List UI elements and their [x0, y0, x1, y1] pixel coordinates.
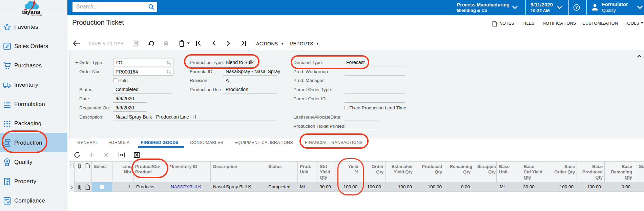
svg-text:SOLUTIONS: SOLUTIONS	[31, 14, 42, 16]
svg-text:?: ?	[575, 5, 578, 10]
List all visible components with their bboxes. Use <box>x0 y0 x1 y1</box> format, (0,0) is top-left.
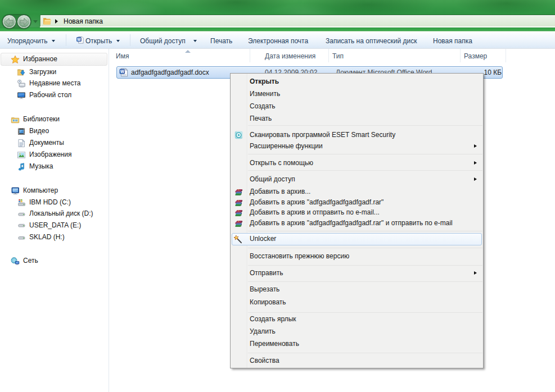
svg-text:W: W <box>77 38 81 42</box>
svg-text:W: W <box>120 69 124 74</box>
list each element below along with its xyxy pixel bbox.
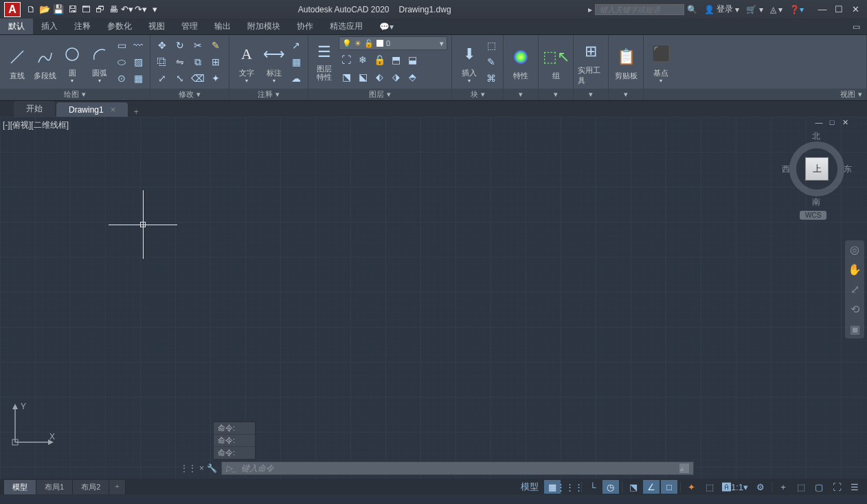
- tab-view[interactable]: 视图: [140, 19, 173, 34]
- layer-uniso-icon[interactable]: ⬕: [355, 69, 370, 84]
- tab-addins[interactable]: 附加模块: [239, 19, 289, 34]
- group-button[interactable]: ⬚↖组: [543, 37, 569, 87]
- search-arrow-icon[interactable]: ▸: [588, 5, 592, 14]
- leader-icon[interactable]: ↗: [289, 38, 304, 53]
- viewport-close-icon[interactable]: ✕: [840, 118, 851, 128]
- rectangle-icon[interactable]: ▭: [114, 38, 129, 53]
- layer-dropdown[interactable]: 💡 ☀ 🔓 0 ▾: [339, 36, 447, 50]
- tab-annotate[interactable]: 注释: [66, 19, 99, 34]
- layer-iso-icon[interactable]: ⬔: [339, 69, 354, 84]
- layer-freeze-icon[interactable]: ❄: [355, 52, 370, 67]
- zoom-extents-icon[interactable]: ⤢: [851, 283, 859, 296]
- clipboard-button[interactable]: 📋剪贴板: [613, 37, 639, 87]
- properties-button[interactable]: 特性: [508, 37, 534, 87]
- orbit-icon[interactable]: ⟲: [851, 303, 859, 316]
- fillet-icon[interactable]: ✎: [208, 38, 223, 53]
- layer-walk-icon[interactable]: ⬗: [388, 69, 403, 84]
- lineweight-toggle-icon[interactable]: ✦: [684, 480, 700, 494]
- showmotion-icon[interactable]: ▣: [850, 323, 860, 336]
- edit-block-icon[interactable]: ✎: [484, 54, 499, 69]
- offset-icon[interactable]: ⧉: [190, 54, 205, 69]
- maximize-button[interactable]: ☐: [831, 3, 846, 16]
- ellipse-icon[interactable]: ⬭: [114, 54, 129, 69]
- layer-state-icon[interactable]: ⬘: [405, 69, 420, 84]
- viewcube-west[interactable]: 西: [782, 163, 790, 175]
- workspace-switch-icon[interactable]: ⚙: [752, 480, 769, 494]
- search-input[interactable]: [595, 4, 684, 15]
- qat-customize-icon[interactable]: ▾: [148, 3, 161, 16]
- polar-toggle-icon[interactable]: ◷: [603, 480, 619, 494]
- arc-button[interactable]: 圆弧▼: [87, 37, 113, 87]
- command-line[interactable]: ▷_ 键入命令 ▴: [221, 461, 694, 475]
- pan-icon[interactable]: ✋: [848, 263, 862, 276]
- osnap-toggle-icon[interactable]: ∠: [643, 480, 660, 494]
- attribute-icon[interactable]: ⌘: [484, 71, 499, 86]
- tab-overflow-icon[interactable]: 💬▾: [371, 19, 402, 34]
- move-icon[interactable]: ✥: [155, 38, 170, 53]
- trim-icon[interactable]: ✂: [190, 38, 205, 53]
- layer-lock-icon[interactable]: 🔒: [372, 52, 387, 67]
- search-icon[interactable]: 🔍: [687, 5, 697, 14]
- close-button[interactable]: ✕: [848, 3, 863, 16]
- undo-icon[interactable]: ↶▾: [121, 3, 133, 16]
- viewport-maximize-icon[interactable]: □: [826, 118, 837, 128]
- cmdline-grip-icon[interactable]: ⋮⋮: [180, 463, 196, 473]
- help-icon[interactable]: ❓▾: [789, 5, 804, 14]
- spline-icon[interactable]: 〰: [131, 38, 146, 53]
- ortho-toggle-icon[interactable]: └: [585, 480, 601, 494]
- tab-parametric[interactable]: 参数化: [99, 19, 140, 34]
- layer-prev-icon[interactable]: ⬖: [372, 69, 387, 84]
- close-tab-icon[interactable]: ×: [111, 104, 116, 115]
- stretch-icon[interactable]: ⤢: [155, 71, 170, 86]
- cmdline-customize-icon[interactable]: 🔧: [207, 463, 217, 473]
- save-icon[interactable]: 💾: [52, 3, 65, 16]
- clean-screen-icon[interactable]: ⛶: [829, 480, 845, 494]
- start-tab[interactable]: 开始: [14, 101, 55, 117]
- anno-monitor-icon[interactable]: +: [775, 480, 791, 494]
- viewport-minimize-icon[interactable]: —: [813, 118, 824, 128]
- table-icon[interactable]: ▦: [289, 54, 304, 69]
- cart-icon[interactable]: 🛒 ▾: [746, 5, 763, 14]
- wcs-label[interactable]: WCS: [800, 211, 826, 220]
- line-button[interactable]: 直线: [4, 37, 30, 87]
- erase-icon[interactable]: ⌫: [190, 71, 205, 86]
- anno-scale-button[interactable]: 🅰 1:1▾: [719, 480, 751, 494]
- layout1-tab[interactable]: 布局1: [36, 480, 73, 494]
- transparency-toggle-icon[interactable]: ⬚: [701, 480, 718, 494]
- tab-output[interactable]: 输出: [206, 19, 239, 34]
- base-view-button[interactable]: ⬛基点▼: [648, 37, 674, 87]
- viewcube-south[interactable]: 南: [812, 196, 820, 208]
- viewcube-east[interactable]: 东: [844, 163, 852, 175]
- open-web-icon[interactable]: 🗔: [80, 3, 92, 16]
- layer-match-icon[interactable]: ⬓: [405, 52, 420, 67]
- add-layout-button[interactable]: +: [109, 480, 125, 494]
- model-tab[interactable]: 模型: [4, 480, 36, 494]
- viewport-label[interactable]: [-][俯视][二维线框]: [3, 119, 69, 131]
- point-icon[interactable]: ⊙: [114, 71, 129, 86]
- model-space-button[interactable]: 模型: [517, 480, 543, 494]
- viewcube[interactable]: 上 北 西 东 南 WCS: [786, 130, 848, 220]
- explode-icon[interactable]: ✦: [208, 71, 223, 86]
- layer-make-current-icon[interactable]: ⬒: [388, 52, 403, 67]
- app-menu-icon[interactable]: A: [4, 2, 21, 17]
- tab-manage[interactable]: 管理: [173, 19, 206, 34]
- insert-block-button[interactable]: ⬇插入▼: [456, 37, 482, 87]
- cmdline-close-icon[interactable]: ×: [199, 463, 204, 473]
- mirror-icon[interactable]: ⇋: [172, 54, 188, 69]
- hatch-icon[interactable]: ▨: [131, 54, 146, 69]
- save-web-icon[interactable]: 🗗: [93, 3, 106, 16]
- circle-button[interactable]: 圆▼: [59, 37, 85, 87]
- isolate-icon[interactable]: ⬚: [793, 480, 809, 494]
- drawing-tab[interactable]: Drawing1×: [56, 102, 128, 117]
- region-icon[interactable]: ▦: [131, 71, 146, 86]
- customize-status-icon[interactable]: ☰: [846, 480, 863, 494]
- steering-wheel-icon[interactable]: ◎: [850, 243, 859, 256]
- scale-icon[interactable]: ⤡: [172, 71, 188, 86]
- plot-icon[interactable]: 🖶: [107, 3, 120, 16]
- minimize-button[interactable]: —: [815, 3, 830, 16]
- login-button[interactable]: 👤 登录 ▾: [704, 3, 739, 15]
- isodraft-icon[interactable]: ⬔: [625, 480, 642, 494]
- utilities-button[interactable]: ⊞实用工具: [578, 37, 604, 87]
- layer-properties-button[interactable]: ☰图层 特性: [313, 40, 336, 81]
- dimension-button[interactable]: ⟷标注▼: [261, 37, 287, 87]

• **AIM OF THE EXERCISE**
Because the pictures are not wanted, retype only the text of every record, exactly as given.

• **EXERCISE SOLUTION**
List UI elements and their [x0, y0, x1, y1] pixel coordinates.
svg-text:SOLUTIONS: SOLUTIONS	[31, 14, 42, 16]
svg-text:?: ?	[575, 5, 578, 10]
List all visible components with their bboxes. Use <box>x0 y0 x1 y1</box> format, (0,0) is top-left.
svg-text:W: W <box>77 38 81 42</box>
svg-text:W: W <box>120 69 124 74</box>
list each element below along with its xyxy pixel bbox.
- tab-view[interactable]: 视图: [140, 19, 173, 34]
- layer-uniso-icon[interactable]: ⬕: [355, 69, 370, 84]
- tab-addins[interactable]: 附加模块: [239, 19, 289, 34]
- group-button[interactable]: ⬚↖组: [543, 37, 569, 87]
- search-arrow-icon[interactable]: ▸: [588, 5, 592, 14]
- leader-icon[interactable]: ↗: [289, 38, 304, 53]
- viewport-close-icon[interactable]: ✕: [840, 118, 851, 128]
- rectangle-icon[interactable]: ▭: [114, 38, 129, 53]
- layer-dropdown[interactable]: 💡 ☀ 🔓 0 ▾: [339, 36, 447, 50]
- tab-annotate[interactable]: 注释: [66, 19, 99, 34]
- layer-iso-icon[interactable]: ⬔: [339, 69, 354, 84]
- layer-freeze-icon[interactable]: ❄: [355, 52, 370, 67]
- zoom-extents-icon[interactable]: ⤢: [851, 283, 859, 296]
- clipboard-button[interactable]: 📋剪贴板: [613, 37, 639, 87]
- properties-button[interactable]: 特性: [508, 37, 534, 87]
- orbit-icon[interactable]: ⟲: [851, 303, 859, 316]
- fillet-icon[interactable]: ✎: [208, 38, 223, 53]
- layer-walk-icon[interactable]: ⬗: [388, 69, 403, 84]
- lineweight-toggle-icon[interactable]: ✦: [684, 480, 700, 494]
- showmotion-icon[interactable]: ▣: [850, 323, 860, 336]
- edit-block-icon[interactable]: ✎: [484, 54, 499, 69]
- offset-icon[interactable]: ⧉: [190, 54, 205, 69]
- maximize-button[interactable]: ☐: [831, 3, 846, 16]
- ellipse-icon[interactable]: ⬭: [114, 54, 129, 69]
- layer-state-icon[interactable]: ⬘: [405, 69, 420, 84]
- viewcube-west[interactable]: 西: [782, 163, 790, 175]
- workspace-switch-icon[interactable]: ⚙: [752, 480, 769, 494]
- search-input[interactable]: [595, 4, 684, 15]
- qat-customize-icon[interactable]: ▾: [148, 3, 161, 16]
- polar-toggle-icon[interactable]: ◷: [603, 480, 619, 494]
- arc-button[interactable]: 圆弧▼: [87, 37, 113, 87]
- command-line[interactable]: ▷_ 键入命令 ▴: [221, 461, 694, 475]
- pan-icon[interactable]: ✋: [848, 263, 862, 276]
- osnap-toggle-icon[interactable]: ∠: [643, 480, 660, 494]
- attribute-icon[interactable]: ⌘: [484, 71, 499, 86]
- tab-overflow-icon[interactable]: 💬▾: [371, 19, 402, 34]
- move-icon[interactable]: ✥: [155, 38, 170, 53]
- trim-icon[interactable]: ✂: [190, 38, 205, 53]
- layer-lock-icon[interactable]: 🔒: [372, 52, 387, 67]
- search-icon[interactable]: 🔍: [687, 5, 697, 14]
- close-button[interactable]: ✕: [848, 3, 863, 16]
- undo-icon[interactable]: ↶▾: [121, 3, 133, 16]
- viewport-maximize-icon[interactable]: □: [826, 118, 837, 128]
- cmdline-grip-icon[interactable]: ⋮⋮: [180, 463, 196, 473]
- help-icon[interactable]: ❓▾: [789, 5, 804, 14]
- spline-icon[interactable]: 〰: [131, 38, 146, 53]
- ortho-toggle-icon[interactable]: └: [585, 480, 601, 494]
- tab-parametric[interactable]: 参数化: [99, 19, 140, 34]
- layer-prev-icon[interactable]: ⬖: [372, 69, 387, 84]
- close-tab-icon[interactable]: ×: [111, 104, 116, 115]
- stretch-icon[interactable]: ⤢: [155, 71, 170, 86]
- cmdline-customize-icon[interactable]: 🔧: [207, 463, 217, 473]
- save-icon[interactable]: 💾: [52, 3, 65, 16]
- clean-screen-icon[interactable]: ⛶: [829, 480, 845, 494]
- start-tab[interactable]: 开始: [14, 101, 55, 117]
- anno-monitor-icon[interactable]: +: [775, 480, 791, 494]
- viewport-minimize-icon[interactable]: —: [813, 118, 824, 128]
- table-icon[interactable]: ▦: [289, 54, 304, 69]
- cart-icon[interactable]: 🛒 ▾: [746, 5, 763, 14]
- wcs-label[interactable]: WCS: [800, 211, 826, 220]
- line-button[interactable]: 直线: [4, 37, 30, 87]
- erase-icon[interactable]: ⌫: [190, 71, 205, 86]
- anno-scale-button[interactable]: 🅰 1:1▾: [719, 480, 751, 494]
- layout1-tab[interactable]: 布局1: [36, 480, 73, 494]
- transparency-toggle-icon[interactable]: ⬚: [701, 480, 718, 494]
- tab-output[interactable]: 输出: [206, 19, 239, 34]
- base-view-button[interactable]: ⬛基点▼: [648, 37, 674, 87]
- viewcube-south[interactable]: 南: [812, 196, 820, 208]
- viewcube-east[interactable]: 东: [844, 163, 852, 175]
- open-web-icon[interactable]: 🗔: [80, 3, 92, 16]
- layer-match-icon[interactable]: ⬓: [405, 52, 420, 67]
- add-layout-button[interactable]: +: [109, 480, 125, 494]
- model-tab[interactable]: 模型: [4, 480, 36, 494]
- viewport-label[interactable]: [-][俯视][二维线框]: [3, 119, 69, 131]
- point-icon[interactable]: ⊙: [114, 71, 129, 86]
- model-space-button[interactable]: 模型: [517, 480, 543, 494]
- viewcube[interactable]: 上 北 西 东 南 WCS: [786, 130, 848, 220]
- explode-icon[interactable]: ✦: [208, 71, 223, 86]
- layer-make-current-icon[interactable]: ⬒: [388, 52, 403, 67]
- app-menu-icon[interactable]: A: [4, 2, 21, 17]
- tab-manage[interactable]: 管理: [173, 19, 206, 34]
- insert-block-button[interactable]: ⬇插入▼: [456, 37, 482, 87]
- cmdline-close-icon[interactable]: ×: [199, 463, 204, 473]
- mirror-icon[interactable]: ⇋: [172, 54, 188, 69]
- hatch-icon[interactable]: ▨: [131, 54, 146, 69]
- save-web-icon[interactable]: 🗗: [93, 3, 106, 16]
- circle-button[interactable]: 圆▼: [59, 37, 85, 87]
- isolate-icon[interactable]: ⬚: [793, 480, 809, 494]
- drawing-tab[interactable]: Drawing1×: [56, 102, 128, 117]
- region-icon[interactable]: ▦: [131, 71, 146, 86]
- customize-status-icon[interactable]: ☰: [846, 480, 863, 494]
- steering-wheel-icon[interactable]: ◎: [850, 243, 859, 256]
- scale-icon[interactable]: ⤡: [172, 71, 188, 86]
- plot-icon[interactable]: 🖶: [107, 3, 120, 16]
- minimize-button[interactable]: —: [815, 3, 830, 16]
- login-button[interactable]: 👤 登录 ▾: [704, 3, 739, 15]
- isodraft-icon[interactable]: ⬔: [625, 480, 642, 494]
- utilities-button[interactable]: ⊞实用工具: [578, 37, 604, 87]
- layer-properties-button[interactable]: ☰图层 特性: [313, 40, 336, 81]
- dimension-button[interactable]: ⟷标注▼: [261, 37, 287, 87]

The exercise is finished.